Pork Alentejano is one of my favourite Portuguese recipes and one that my family love. It's an earthy dish and should be served rough and ready, mopped up with bread or rice. Originally, from the Alentejo you can usually find it on most menus in the Algarve. Here is my version:
1 kilo pork fillet (always choose good quality pork)
1/4 cup of white wine
1 tbsp paprika
1 tsp tomato puree
salt & pepper
3 cloves of garlic (roughly chopped with skin on)
4 tbsp olive oil or lard
1 kilo of clams
5 potatoes, peeled and cut into large pieces
tbsp fresh coriander
10 -12 black or green pitted olives (optional)
Deep oval dish, either glass or earthenware
Large glass bowl
2 large frying pans preferably non-stick and with lids
Sharp meat kniife
Chip pan or electric fat fryer
1. Take a deep oval dish, glass or earthenware, make up a marinade of garlic, paprika, salt, pepper and wine. Place the meat in the marinade and leave for up to five hours.

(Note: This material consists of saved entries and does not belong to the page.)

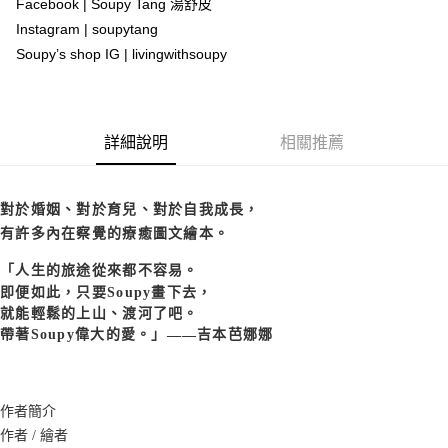
Facebook | Soupy Tang 湯舒皮
Instagram | soupytang
Soupy’s shop IG | livingwithsoupy
詳細說明
相關推薦
對於婚姻、
對於育兒、
對於自我成長，
有許多內在察覺的療癒圖文繪本。
「人生的旅途從來都不容易。
即便如此，只要
Soupy
畫下去，
就能輕鬆的上山、渡河了吧。
帶著
Soupy
偉大的愛。」
吉本芭娜娜
——
作者簡介
作者 / 繪者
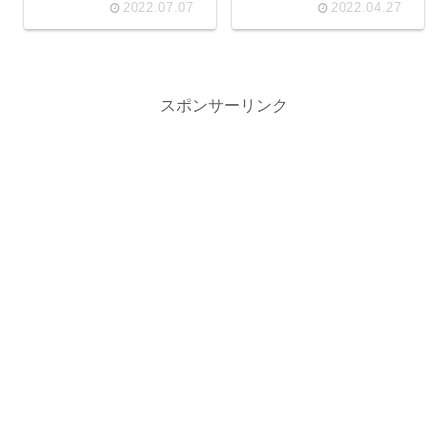
2022.07.07
2022.04.27
スポンサーリンク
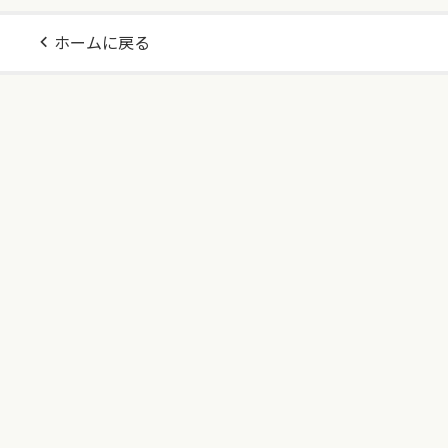
ホームに戻る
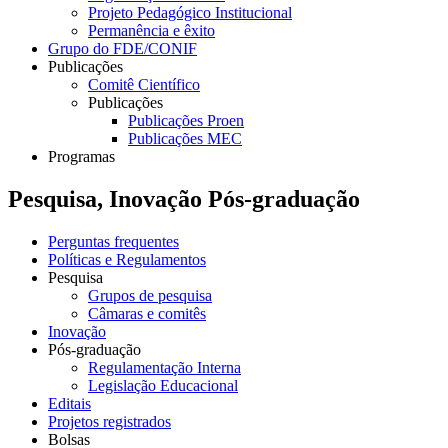
Projeto Pedagógico Institucional
Permanência e êxito
Grupo do FDE/CONIF
Publicações
Comitê Científico
Publicações
Publicações Proen
Publicações MEC
Programas
Pesquisa, Inovação Pós-graduação
Perguntas frequentes
Políticas e Regulamentos
Pesquisa
Grupos de pesquisa
Câmaras e comitês
Inovação
Pós-graduação
Regulamentação Interna
Legislação Educacional
Editais
Projetos registrados
Bolsas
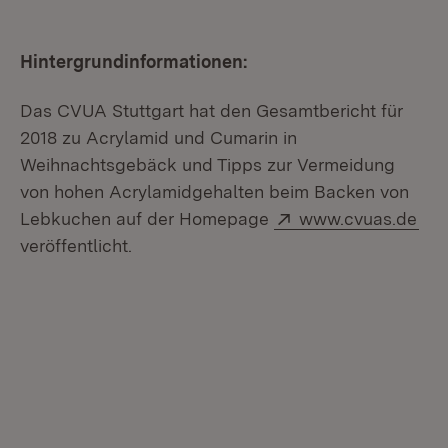
Hintergrundinformationen:
Das CVUA Stuttgart hat den Gesamtbericht für
2018 zu Acrylamid und Cumarin in
Weihnachtsgebäck und Tipps zur Vermeidung
von hohen Acrylamidgehalten beim Backen von
Extern:
(Öf
Lebkuchen auf der Homepage
www.cvuas.de
veröffentlicht.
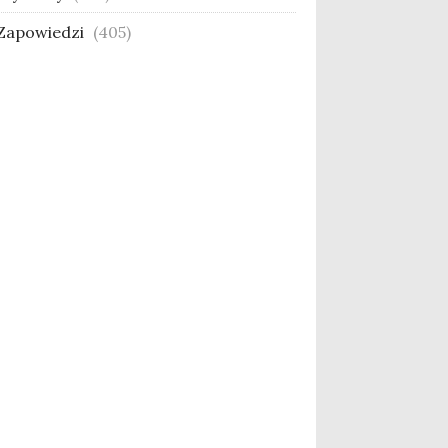
Zapowiedzi
(405)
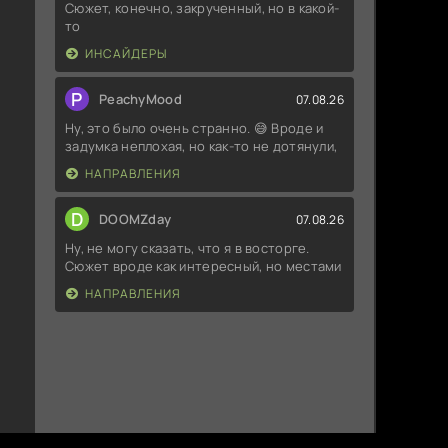
Сюжет, конечно, закрученный, но в какой-
то
ИНСАЙДЕРЫ
P
PeachyMood
07.08.26
Ну, это было очень странно. 😅 Вроде и
задумка неплохая, но как-то не дотянули,
НАПРАВЛЕНИЯ
D
DOOMZday
07.08.26
Ну, не могу сказать, что я в восторге.
Сюжет вроде как интересный, но местами
НАПРАВЛЕНИЯ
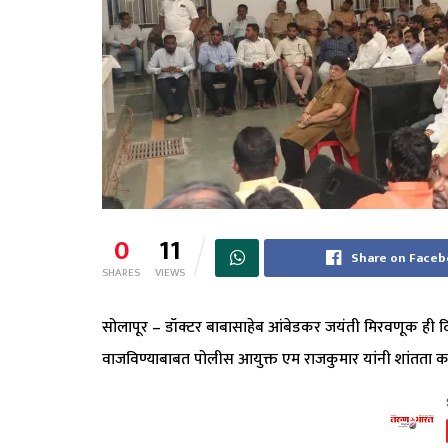
0
11
Share on Face
SHARES
VIEWS
सोलापूर – डॉक्टर बाबासाहेब आंबेडकर जयंती मिरवणूक ही दि. 
वाजविण्याबाबत पोलीस आयुक्त एम राजकुमार यांनी शांतता कम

2. Wash the clams under the tap, place in a large glass bowl. Cover with water and salt, (about 2tbsp), stir until the salt is distributed with the water. Leave to stand in the refrigerator for up to 4 hours until the clams have opened. Drain away the salty water, rinse thoroughly under the tap and put back into the refrigerator.
3. Drain the meat and then fry in melted lard or olive oil on a medium heat until the meat is golden brown on both sides.

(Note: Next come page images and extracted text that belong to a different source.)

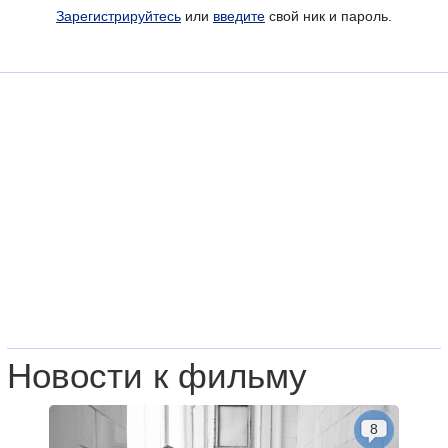
Зарегистрируйтесь
или
введите
свой ник и пароль.
Новости к фильму
8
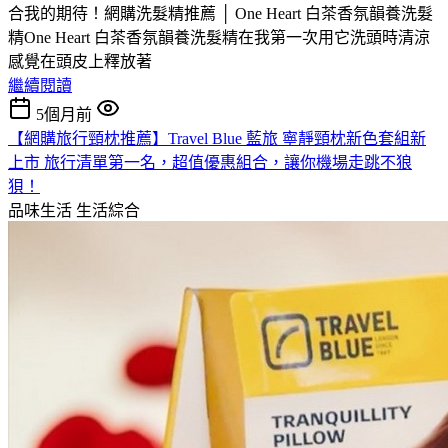
合我的期待！網購洗髮精推薦 │ One Heart 白茶香氛韻養洗髮
精One Heart 白茶香氛韻養洗髮精在我第一次用它洗頭時清涼
感覺在頭皮上釋放著
繼續閱讀
5個月前
【網購旅行頸枕推薦】Travel Blue 藍旅 寧靜頸枕新色套組新
上市 旅行清單第一名，超值優惠組合，讓你機場走跳不狼
狽！
品味生活
生活綜合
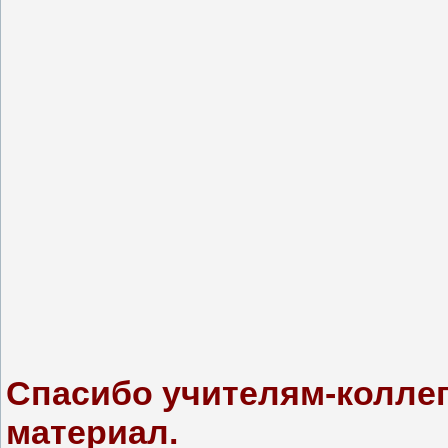
Спасибо учителям-колле
материал.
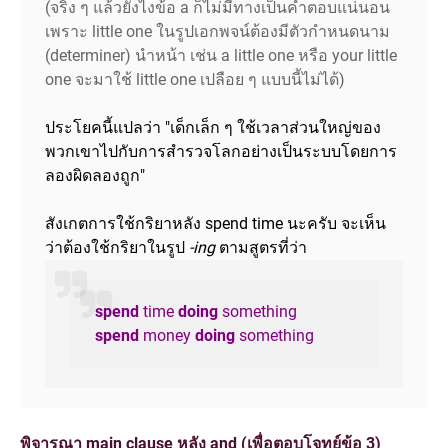
(จริง ๆ แล้วยังไงข้อ a ก็ไม่มีทางเป็นคำตอบแน่นอน
เพราะ little one ในรูปเอกพจน์ต้องมีตัวกำหนดนาม
(determiner) นำหน้า เช่น a little one หรือ your little
one จะมาใช้ little one เปลือย ๆ แบบนี้ไม่ได้)
ประโยคนี้แปลว่า "เด็กเล็ก ๆ ใช้เวลาส่วนใหญ่ของ
พวกเขาไปกับการสำรวจโลกอย่างเป็นระบบโดยการ
ลองผิดลองถูก"
สังเกตการใช้กริยาหลัง spend time นะครับ จะเห็น
ว่าต้องใช้กริยาในรูป
-ing
ตามสูตรที่ว่า
spend
time
doing
something
spend
money
doing
something
พิจารณา main clause หลัง and (เพื่อตอบโจทย์ข้อ 3)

4. Add the marinade to the pan, cover and simmer until the meat is soft and tender and the liquid reduced by half.
5. In another pan add tomato puree, olive oil, onion, fresh coriander, salt and pepper; simmer gently for 6-8 minutes, until a sauce is formed. Add the clams.
6. Deep fry the potatoes until a crispy, golden colour and then ad to the pan with the meat in
7. Give the pan a good shake so the meat and potatoes are equally distributed, then add the clams and sauce to the pan so they sit on top of the pork. Black and green olives can be added at this stage. Gently shake the pan again. Cover and simmer for 3- 4 minutes.
8. Serve on to a brightly coloured dish, add sprigs of coriander for decoration and garnish if you wish.
You will have noticed I have mentioned about using lard. In a lot of traditional Portuguese dishes lard is used, the old Portuguese swear by it as my Granny always did and her meat dishes were delicious.
I always serve this dish with a bowl of plain white rice but it is also tasty with slices of warm, crusty bread.
Recipe serves 6
The beauty of the dish is the golden potatoes mixed with the rich sauce. The white wine from the marinade gives the dish an extra lift and I always added black or green pitted olives to give the meal extra colour and flavour.